▶ _What is being asked_:
Report all lines of the data below that hold the word "սիրում".

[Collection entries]
* * * * * * *
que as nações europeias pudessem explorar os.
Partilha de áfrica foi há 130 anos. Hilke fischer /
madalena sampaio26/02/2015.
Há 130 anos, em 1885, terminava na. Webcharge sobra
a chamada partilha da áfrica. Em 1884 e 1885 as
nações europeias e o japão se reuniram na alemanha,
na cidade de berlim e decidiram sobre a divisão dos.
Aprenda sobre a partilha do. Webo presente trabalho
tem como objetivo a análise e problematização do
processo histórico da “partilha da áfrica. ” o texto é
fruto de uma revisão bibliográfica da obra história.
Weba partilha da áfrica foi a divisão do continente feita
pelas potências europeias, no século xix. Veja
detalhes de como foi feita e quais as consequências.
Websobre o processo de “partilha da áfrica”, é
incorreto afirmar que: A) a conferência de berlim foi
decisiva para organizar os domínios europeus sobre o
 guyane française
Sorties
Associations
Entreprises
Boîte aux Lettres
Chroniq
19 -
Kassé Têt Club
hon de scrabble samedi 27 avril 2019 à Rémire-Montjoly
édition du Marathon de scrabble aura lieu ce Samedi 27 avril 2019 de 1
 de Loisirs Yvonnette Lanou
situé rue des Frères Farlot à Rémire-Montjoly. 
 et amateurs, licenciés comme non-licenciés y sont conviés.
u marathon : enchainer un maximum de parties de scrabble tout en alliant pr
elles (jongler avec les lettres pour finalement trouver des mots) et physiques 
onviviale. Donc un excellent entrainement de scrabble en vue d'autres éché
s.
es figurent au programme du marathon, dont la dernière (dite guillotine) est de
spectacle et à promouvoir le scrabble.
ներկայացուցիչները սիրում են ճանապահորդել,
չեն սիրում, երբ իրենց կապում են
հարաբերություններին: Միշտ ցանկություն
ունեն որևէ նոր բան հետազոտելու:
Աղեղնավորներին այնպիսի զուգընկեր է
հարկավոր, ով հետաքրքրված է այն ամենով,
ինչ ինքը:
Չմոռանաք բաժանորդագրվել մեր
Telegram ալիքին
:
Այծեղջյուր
* * * * * * *
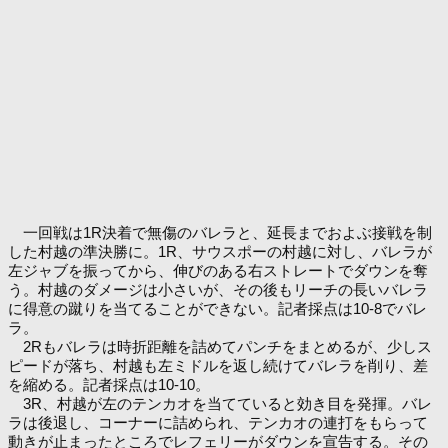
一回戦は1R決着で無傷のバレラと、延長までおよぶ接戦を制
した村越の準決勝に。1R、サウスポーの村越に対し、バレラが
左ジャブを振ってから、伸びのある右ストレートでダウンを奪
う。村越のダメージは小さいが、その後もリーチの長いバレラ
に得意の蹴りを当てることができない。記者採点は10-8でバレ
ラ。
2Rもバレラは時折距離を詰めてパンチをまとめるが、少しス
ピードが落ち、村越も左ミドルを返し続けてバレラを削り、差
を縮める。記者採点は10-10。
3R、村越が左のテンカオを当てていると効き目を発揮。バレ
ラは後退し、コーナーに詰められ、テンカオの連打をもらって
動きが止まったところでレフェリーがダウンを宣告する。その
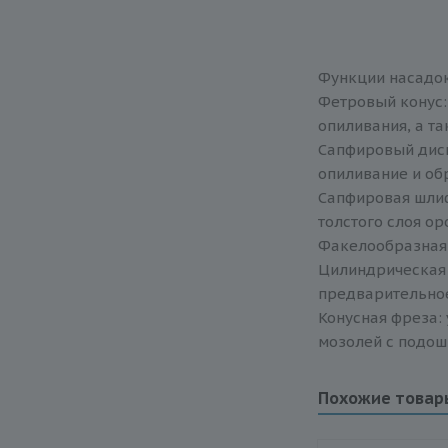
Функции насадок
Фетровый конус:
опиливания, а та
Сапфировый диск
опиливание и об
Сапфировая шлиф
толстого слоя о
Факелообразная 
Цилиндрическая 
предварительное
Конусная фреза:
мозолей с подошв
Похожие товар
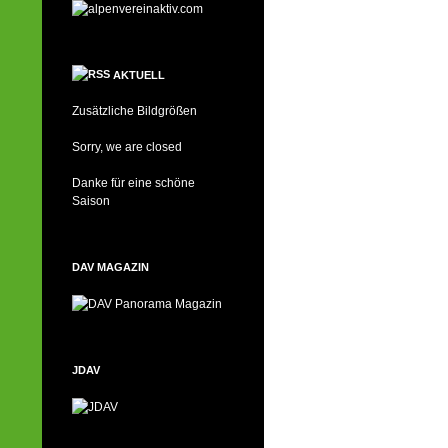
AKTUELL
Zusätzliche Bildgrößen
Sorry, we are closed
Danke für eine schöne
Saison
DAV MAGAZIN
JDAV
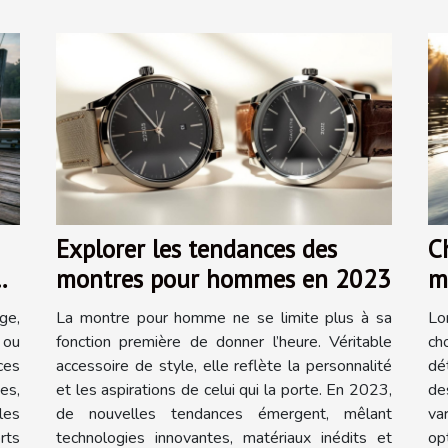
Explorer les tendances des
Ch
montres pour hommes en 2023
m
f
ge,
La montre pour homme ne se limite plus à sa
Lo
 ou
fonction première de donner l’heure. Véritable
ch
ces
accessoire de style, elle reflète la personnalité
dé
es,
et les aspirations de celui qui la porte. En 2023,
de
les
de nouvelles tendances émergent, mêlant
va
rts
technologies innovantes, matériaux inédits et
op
* * * * * * *
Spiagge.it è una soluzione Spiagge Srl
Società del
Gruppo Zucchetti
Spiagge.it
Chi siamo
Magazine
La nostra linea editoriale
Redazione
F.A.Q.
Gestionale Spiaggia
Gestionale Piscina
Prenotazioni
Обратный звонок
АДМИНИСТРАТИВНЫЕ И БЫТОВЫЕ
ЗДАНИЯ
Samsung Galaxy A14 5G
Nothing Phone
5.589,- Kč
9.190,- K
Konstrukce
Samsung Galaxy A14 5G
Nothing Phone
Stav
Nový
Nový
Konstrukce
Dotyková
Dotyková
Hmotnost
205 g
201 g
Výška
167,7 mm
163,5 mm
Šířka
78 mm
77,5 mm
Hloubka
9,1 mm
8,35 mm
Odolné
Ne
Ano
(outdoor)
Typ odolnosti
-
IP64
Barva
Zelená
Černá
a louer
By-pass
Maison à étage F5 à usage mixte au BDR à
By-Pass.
* * * * * * *
▶ _Expected output_:
ներկայացուցիչները սիրում են ճանապահորդել,
չեն սիրում, երբ իրենց կապում են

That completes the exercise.